Spanish Literature in the Golden Age and the Twentieth Century

Bryce Maxey
November 4, 2016

Bryce Maxey (Spanish and Portuguese) has been busy producing scholarly articles. One is already published, and two others are in press.

De Nicosia a Roma: las ruinas en ‘El amante liberal’ y ‘El licenciado Vidriera’” (From Nicosia to Rome: the Ruins in ‘The Generous Lover’ and ‘The Lawyer of Glass’) appeared in the Spanish journal Cuadernos Hispanoamericanos. Maxey’s essay examines the significance of architectural ruins in two of Miguel de Cervantes’s Exemplary Novels. He argues that scenes in which the protagonists contemplate ruins reveal Cervantes’ familiarity with the poetic traditions of the Renaissance. He also posits that, through a meditation on ruins in “El licenciado Vidriera,” the Spanish novelist anticipates his character’s incipient mental collapse — the belief that his body is made of glass. He also suggests that these episodes reflect the spatial disintegration and narrative fragmentation of each novel. Sterling Professor Roberto González Echevarría edited the issue of the journal and chose Maxey’s essay, which was originally written as a seminar paper. Maxey participated in a round table discussion at the Cervantes Institute in New York City, where he spoke about his article, and the group reflected on the enduring significance of Cervantes 400 years after his death.

Another essay, “Otro Cervantes en Borges: los capítulos invisibles de Pierre Menard” (Another Cervantes in Borges: The Invisible Chapters of Pierre Menard) will be published in Anales de Literatura Hispanoamericana, a Spanish peer-reviewed journal based at the Complutense University of Madrid. This article focuses on Jorge Luis Borges’s (1899-1986) appropriation of Cervantine notions of authorship and narrative mechanisms in one of his most famous short stories.
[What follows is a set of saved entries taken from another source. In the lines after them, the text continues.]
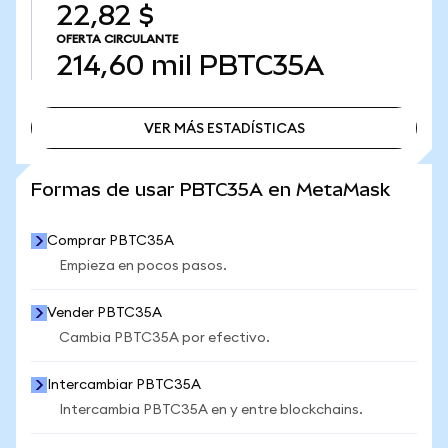
22,82 $
OFERTA CIRCULANTE
214,60 mil
PBTC35A
VER MÁS ESTADÍSTICAS
VER MÁS ESTADÍSTICAS
Formas de usar PBTC35A en MetaMask
Comprar PBTC35A
Empieza en pocos pasos.
Vender PBTC35A
Cambia PBTC35A por efectivo.
Intercambiar PBTC35A
Intercambia PBTC35A en y entre blockchains.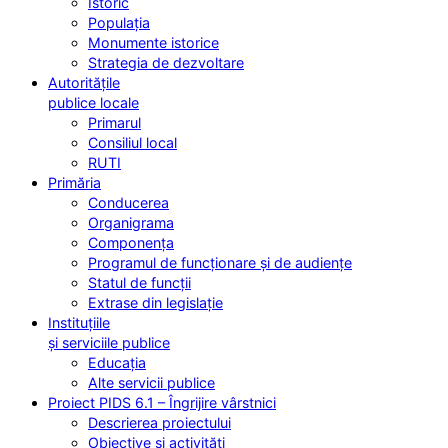
Istoric
Populația
Monumente istorice
Strategia de dezvoltare
Autoritățile
publice locale
Primarul
Consiliul local
RUTI
Primăria
Conducerea
Organigrama
Componența
Programul de funcționare și de audiențe
Statul de funcții
Extrase din legislație
Instituțiile
și serviciile publice
Educația
Alte servicii publice
Proiect PIDS 6.1 – Îngrijire vârstnici
Descrierea proiectului
Obiective și activități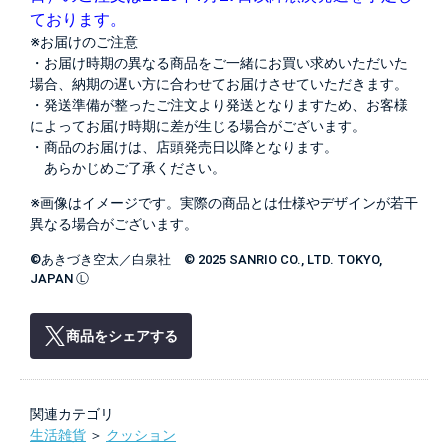
ております。
※お届けのご注意
・お届け時期の異なる商品をご一緒にお買い求めいただいた
場合、納期の遅い方に合わせてお届けさせていただきます。
・発送準備が整ったご注文より発送となりますため、お客様
によってお届け時期に差が生じる場合がございます。
・商品のお届けは、店頭発売日以降となります。
あらかじめご了承ください。
※画像はイメージです。実際の商品とは仕様やデザインが若干
異なる場合がございます。
©あきづき空太／白泉社 © 2025 SANRIO CO., LTD. TOKYO,
JAPAN Ⓛ
商品をシェアする
関連カテゴリ
生活雑貨
＞
クッション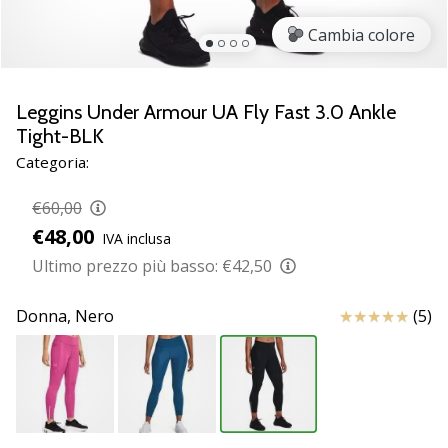
Scopri
Cambia colore
le
nuove
scarpe
da
Leggins Under Armour UA Fly Fast 3.0 Ankle
pallamano
Tight-BLK
PUMA
Categoria:
Accelerate
NITRO
€60,00
SQD
€48,00
5!
IVA inclusa
Conosci
Ultimo prezzo più basso:
€42,50
gli
aggiornamenti
Recensioni
Donna,
Nero
(5)
tecnici
e
valuta
se
vale
la…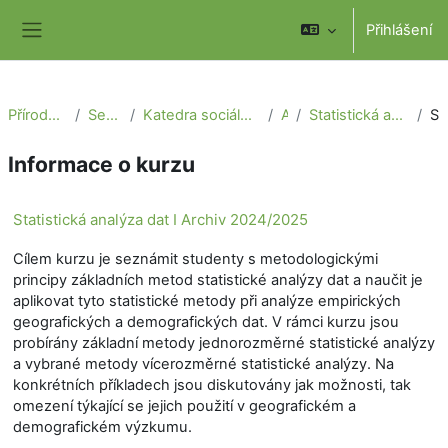
Přejít k hlavnímu obsahu
Přihlášení
Boční panel
Přírodovědecká fakulta
Sekce geografie
Katedra sociální geografie a regionálního rozvoje
Archiv
Statistická analýza dat I Archiv 2024/2025
Souh
Informace o kurzu
Statistická analýza dat I Archiv 2024/2025
Cílem kurzu je seznámit studenty s metodologickými
principy základních metod statistické analýzy dat a naučit je
aplikovat tyto statistické metody při analýze empirických
geografických a demografických dat. V rámci kurzu jsou
probírány základní metody jednorozměrné statistické analýzy
a vybrané metody vícerozměrné statistické analýzy. Na
konkrétních příkladech jsou diskutovány jak možnosti, tak
omezení týkající se jejich použití v geografickém a
demografickém výzkumu.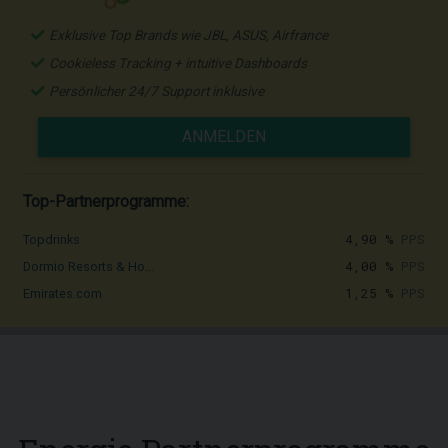
Exklusive Top Brands wie JBL, ASUS, Airfrance
Cookieless Tracking + intuitive Dashboards
Persönlicher 24/7 Support inklusive
ANMELDEN
Top-Partnerprogramme:
4,90 %
PPS
Topdrinks
4,00 %
PPS
Dormio Resorts & Ho...
1,25 %
PPS
Emirates.com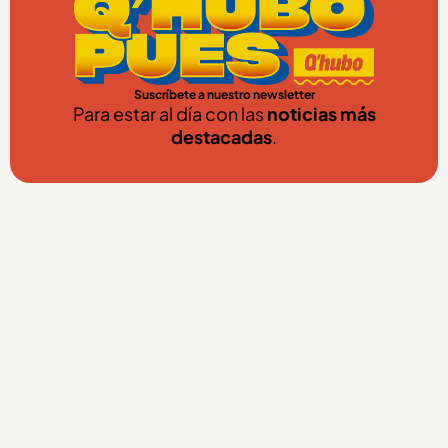
Suscríbete a nuestro newsletter
Para estar al día con las
noticias más
destacadas
.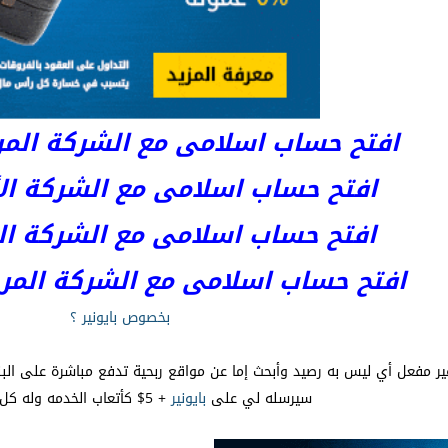
افتح حساب اسلامى مع الشركة المرخصة 
افتح حساب اسلامى مع الشركة الأست
افتح حساب اسلامى مع الشركة المر
افتح حساب اسلامى مع الشركة المرخصة kets
بخصوص بايونير ؟
ر مفعل أي ليس به رصيد وأبحث إما عن مواقع ربحية تدفع مباشرة على البنك
سيرسله لي على
بايونير
+ 5$ كأتعاب الخدمه وله كل الشكر مني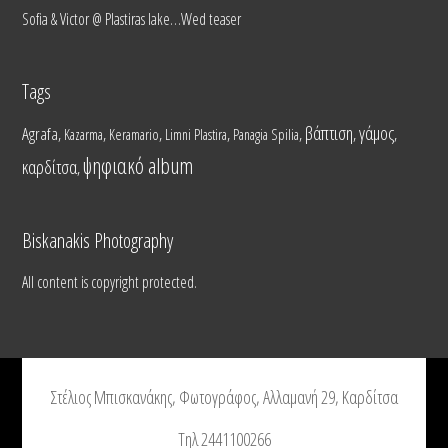
Sofia & Victor @ Plastiras lake…Wed teaser
Tags
βάπτιση
γάμος
Agrafa
,
,
,
,
,
,
,
Kazarma
Keramario
Limni Plastira
Panagia Spilia
ψηφιακό album
καρδίτσα
,
Biskanakis Photography
All content is copyright protected.
Στέλιος Μπισκανάκης, Φωτογράφος, Αλλαμανή 29, Καρδίτσα
Τηλ 2441100266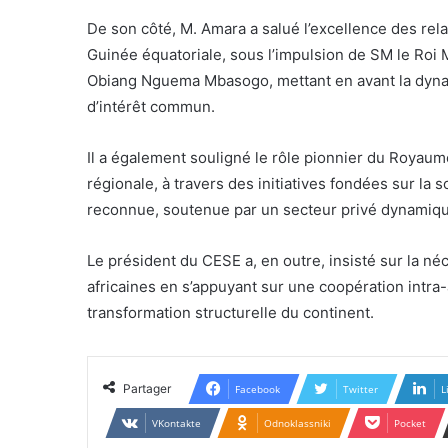
De son côté, M. Amara a salué l’excellence des rel
Guinée équatoriale, sous l’impulsion de SM le Roi
Obiang Nguema Mbasogo, mettant en avant la dyna
d’intérêt commun.
Il a également souligné le rôle pionnier du Royau
régionale, à travers des initiatives fondées sur la 
reconnue, soutenue par un secteur privé dynamiqu
Le président du CESE a, en outre, insisté sur la né
africaines en s’appuyant sur une coopération intra
transformation structurelle du continent.
Partager
Facebook
Twitter
L
VKontakte
Odnoklassniki
Pocket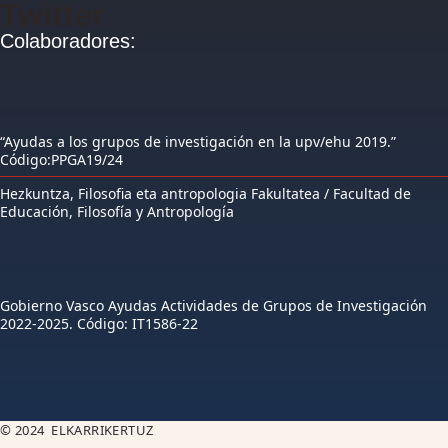
Twitter
Colaboradores:
“Ayudas a los grupos de investigación en la upv/ehu 2019.”
Código:PPGA19/24
Hezkuntza, Filosofia eta antropologia Fakultatea / Facultad de
Educación, Filosofía y Antropología
Gobierno Vasco Ayudas Actividades de Grupos de Investigación
2022-2025. Código: IT1586-22
© 2024 ELKARRIKERTUZ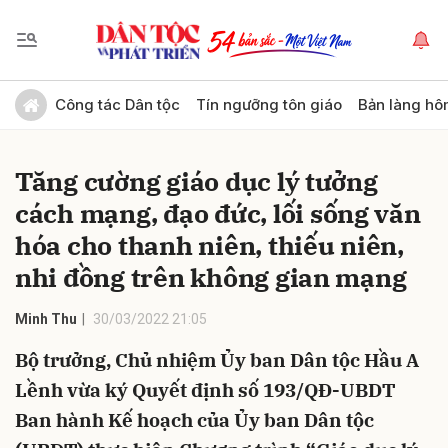
Gửi bình luận
Công tác Dân tộc
Tín ngưỡng tôn giáo
Bản làng hô
Tăng cường giáo dục lý tưởng
cách mạng, đạo đức, lối sống văn
hóa cho thanh niên, thiếu niên,
nhi đồng trên không gian mạng
Hủy
Gửi
Minh Thu
30/03/2022 21:05
Bộ trưởng, Chủ nhiệm Ủy ban Dân tộc Hầu A
Lềnh vừa ký Quyết định số 193/QĐ-UBDT
Ban hành Kế hoạch của Ủy ban Dân tộc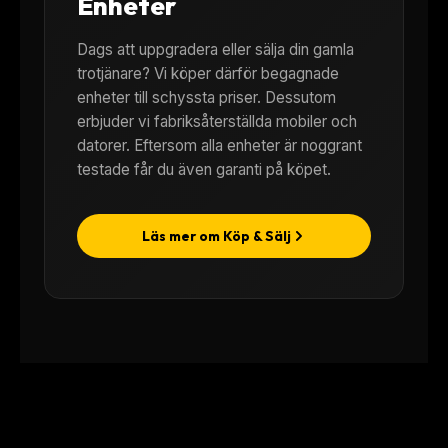
Enheter
Dags att uppgradera eller sälja din gamla
trotjänare? Vi köper därför begagnade
enheter till schyssta priser. Dessutom
erbjuder vi fabriksåterställda mobiler och
datorer. Eftersom alla enheter är noggrant
testade får du även garanti på köpet.
Läs mer om Köp & Sälj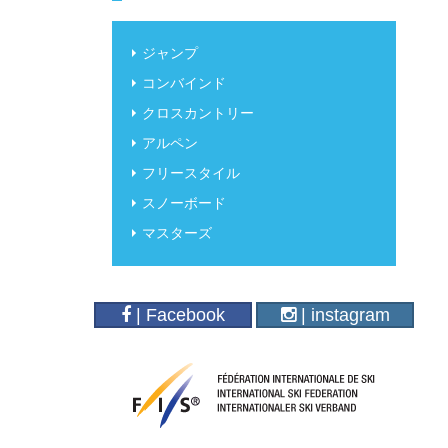
ジャンプ
コンバインド
クロスカントリー
アルペン
フリースタイル
スノーボード
マスターズ
| Facebook
| instagram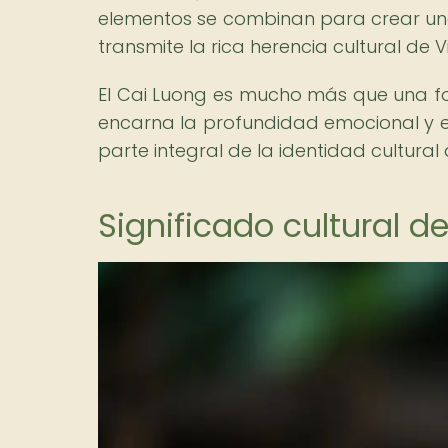
elementos se combinan para crear una 
transmite la rica herencia cultural de 
El Cai Luong es mucho más que una for
encarna la profundidad emocional y el
parte integral de la identidad cultural 
Significado cultural 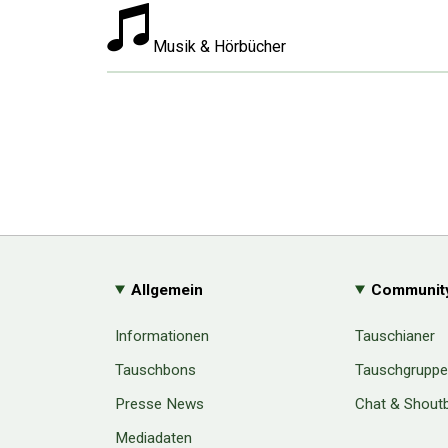
Musik & Hörbücher
Allgemein
Communit
Informationen
Tauschianer
Tauschbons
Tauschgrupp
Presse News
Chat & Shout
Mediadaten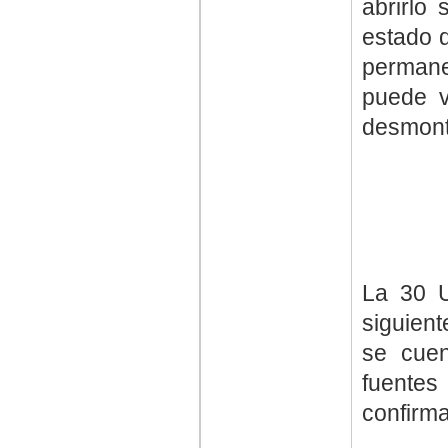
abrirlo
estado d
permane
puede v
desmonta
La 30 U-
siguient
se cuen
fuentes
confirma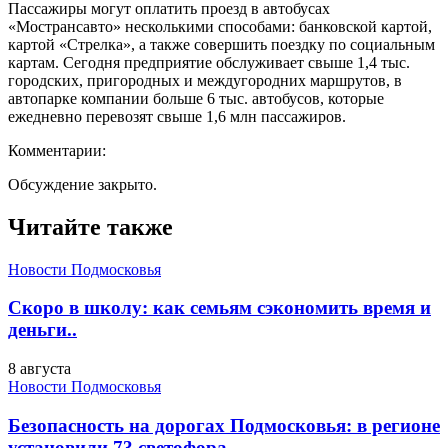
Пассажиры могут оплатить проезд в автобусах
«Мострансавто» несколькими способами: банковской картой,
картой «Стрелка», а также совершить поездку по социальным
картам. Сегодня предприятие обслуживает свыше 1,4 тыс.
городских, пригородных и междугородних маршрутов, в
автопарке компании больше 6 тыс. автобусов, которые
ежедневно перевозят свыше 1,6 млн пассажиров.
Комментарии:
Обсуждение закрыто.
Читайте также
Новости Подмосковья
Скоро в школу: как семьям сэкономить время и
деньги..
8 августа
Новости Подмосковья
Безопасность на дорогах Подмосковья: в регионе
установили 73 светофора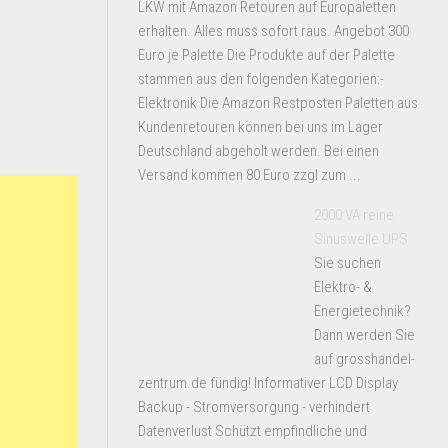
LKW mit Amazon Retouren auf Europaletten
erhalten. Alles muss sofort raus. Angebot 300
Euro je Palette Die Produkte auf der Palette
stammen aus den folgenden Kategorien:-
Elektronik Die Amazon Restposten Paletten aus
Kundenretouren können bei uns im Lager
Deutschland abgeholt werden. Bei einen
Versand kommen 80 Euro zzgl zum ...
2000 VA reine
Sinuswelle UPS
Sie suchen
Elektro- &
Energietechnik?
Dann werden Sie
auf grosshandel-
zentrum.de fündig! Informativer LCD Display
Backup - Stromversorgung - verhindert
Datenverlust Schützt empfindliche und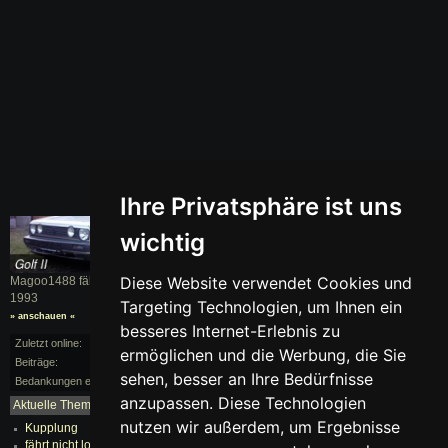
Ihre Privatsphäre ist uns
wichtig
Diese Website verwendet Cookies und
Magoo1488 fährt einen
Golf II
, BJ.
1993
Targeting Technologien, um Ihnen ein
» anschauen «
besseres Internet-Erlebnis zu
Zuletzt online:
vor 78 Monaten
ermöglichen und die Werbung, die Sie
Beiträge:
1/42
sehen, besser an Ihre Bedürfnisse
Bedankungen erhalten:
0
anzupassen. Diese Technologien
Aktuelle Themen:
mehr...
nutzen wir außerdem, um Ergebnisse
Kupplung
fährt nicht los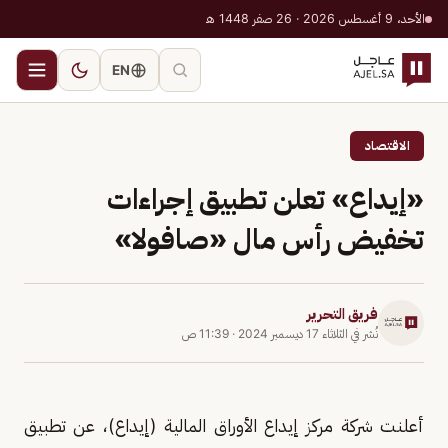
الأحد، 9 أغسطس 2026 · 26 صفر 1448 هـ
EN
الاقتصاد
«إيداع» تعلن تطبيق إجراءات
تخفيض رأس مال «صافولا»
فريق التحرير
نُشر في
الثلاثاء 17 ديسمبر 2024
·
11:39 ص
أعلنت شركة مركز إيداع الأوراق المالية (إيداع)، عن تطبيق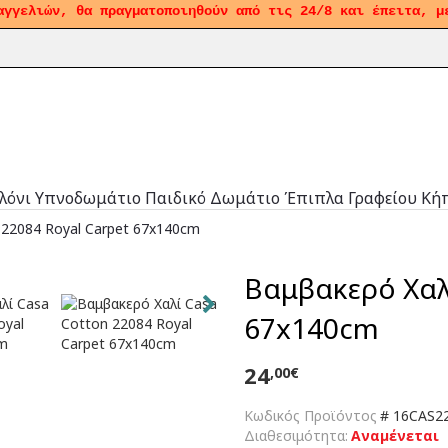
αγγελιών, θα πραγματοποιηθούν από τις 24/8 και έπειτα, μ
λόνι
Υπνοδωμάτιο
Παιδικό Δωμάτιο
Έπιπλα Γραφείου
Κή
 22084 Royal Carpet 67x140cm
Βαμβακερό Χαλί
67x140cm
24
,00€
Κωδικός Προϊόντος
#
16CAS22
Διαθεσιμότητα:
Αναμένεται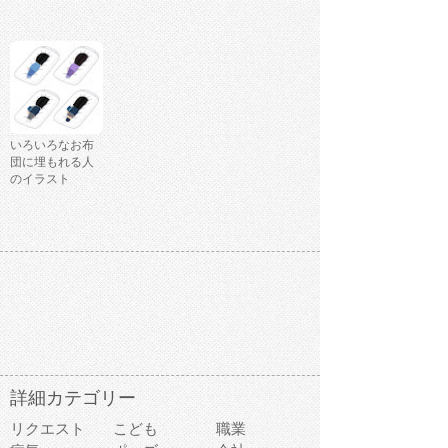
いろいろなお布
団に埋もれる人
のイラスト
詳細カテゴリー
リクエスト
こども
職業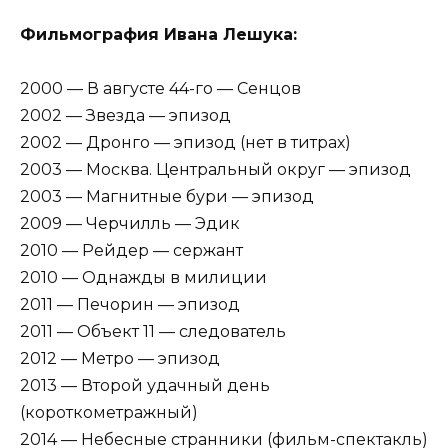
Фильмография Ивана Лешука:
2000 — В августе 44-го — Сенцов
2002 — Звезда — эпизод
2002 — Дронго — эпизод (нет в титрах)
2003 — Москва. Центральный округ — эпизод
2003 — Магнитные бури — эпизод
2009 — Черчилль — Эдик
2010 — Рейдер — сержант
2010 — Однажды в милиции
2011 — Печорин — эпизод
2011 — Объект 11 — следователь
2012 — Метро — эпизод
2013 — Второй удачный день
(короткометражный)
2014 — Небесные странники (фильм-спектакль)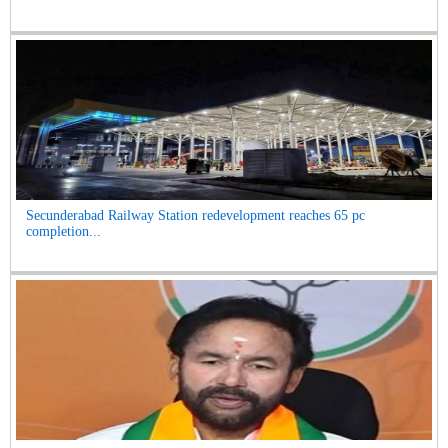
Secunderabad Railway Station redevelopment reaches 65 pc
completion...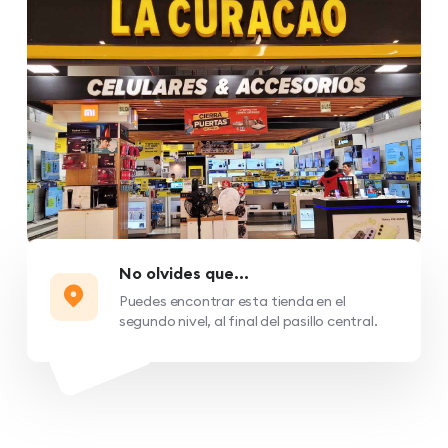
No olvides que...
Puedes encontrar esta tienda en el
segundo nivel, al final del pasillo central.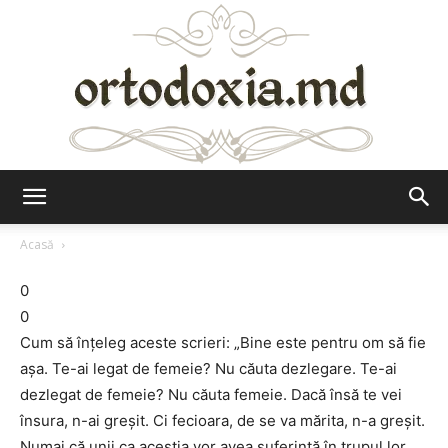
Ortodoxia.md
Acasă
0
0
Cum să înţeleg aceste scrieri: „Bine este pentru om să fie
aşa. Te-ai legat de femeie? Nu căuta dezlegare. Te-ai
dezlegat de femeie? Nu căuta femeie. Dacă însă te vei
însura, n-ai greşit. Ci fecioara, de se va mărita, n-a greşit.
Numai că unii ca aceştia vor avea suferinţă în trupul lor.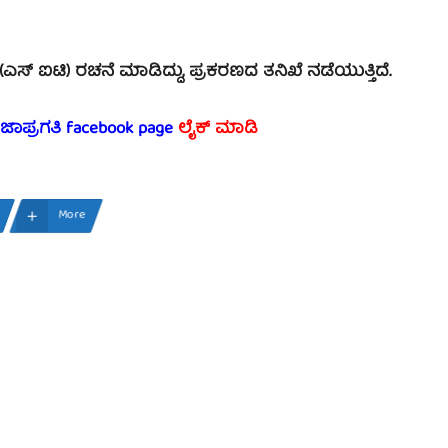
 ಐಟಿ) ರಚನೆ ಮಾಡಿದ್ದು, ಪ್ರಕರಣದ ತನಿಖೆ ನಡೆಯುತ್ತಿದೆ.
ರಜಾಪ್ರಗತಿ facebook
page
ಲೈಕ್ ಮಾಡಿ
More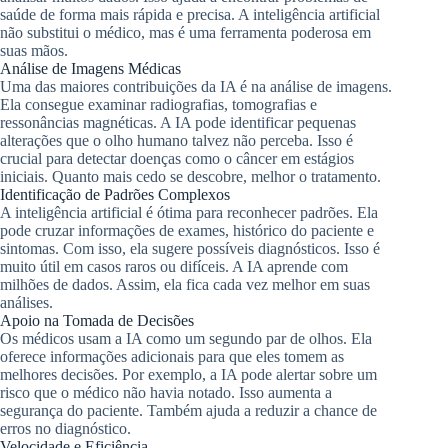
saúde de forma mais rápida e precisa. A inteligência artificial
não substitui o médico, mas é uma ferramenta poderosa em
suas mãos.
Análise de Imagens Médicas
Uma das maiores contribuições da IA é na análise de imagens.
Ela consegue examinar radiografias, tomografias e
ressonâncias magnéticas. A IA pode identificar pequenas
alterações que o olho humano talvez não perceba. Isso é
crucial para detectar doenças como o câncer em estágios
iniciais. Quanto mais cedo se descobre, melhor o tratamento.
Identificação de Padrões Complexos
A inteligência artificial é ótima para reconhecer padrões. Ela
pode cruzar informações de exames, histórico do paciente e
sintomas. Com isso, ela sugere possíveis diagnósticos. Isso é
muito útil em casos raros ou difíceis. A IA aprende com
milhões de dados. Assim, ela fica cada vez melhor em suas
análises.
Apoio na Tomada de Decisões
Os médicos usam a IA como um segundo par de olhos. Ela
oferece informações adicionais para que eles tomem as
melhores decisões. Por exemplo, a IA pode alertar sobre um
risco que o médico não havia notado. Isso aumenta a
segurança do paciente. Também ajuda a reduzir a chance de
erros no diagnóstico.
Velocidade e Eficiência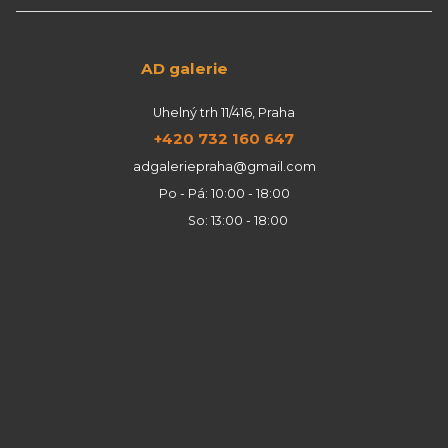
AD galerie
Uhelný trh 11/416, Praha
+420 732 160 647
adgaleriepraha@gmail.com
Po - Pá: 10:00 - 18:00
So: 13:00 - 18:00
A third essay is titled “La música detrás de las palabras: Fortunata y Jacinta, ‘Oficio de tinieblas’ y ‘Réquiem por un campesino español’” (The Music Behind the Words: Fortunata and Jacinta, ‘Tenebrae,’ and ‘Requiem for a Spanish Peasant’). Based on a final paper Maxey wrote for a seminar taught by Professor Noël Valis, this article will come out soon in the Bulletin of Spanish Studies, a peer-reviewed journal published by the University of Glasgow. Here, Maxey examines “the interdisciplinary fusion of music and narrative” in a novel by Benito Pérez Galdós (1843-1920), a short story by Alejo Carpentier (1904-1980), and a novel by Ramón J. Sender (1901-1982).

Both Professor González Echevarría and Professor Valis read and reread drafts of these essays before I submitted them for peer review,” Maxey says. “Getting them published would have been impossible without their support, suggestions, and encouragement.”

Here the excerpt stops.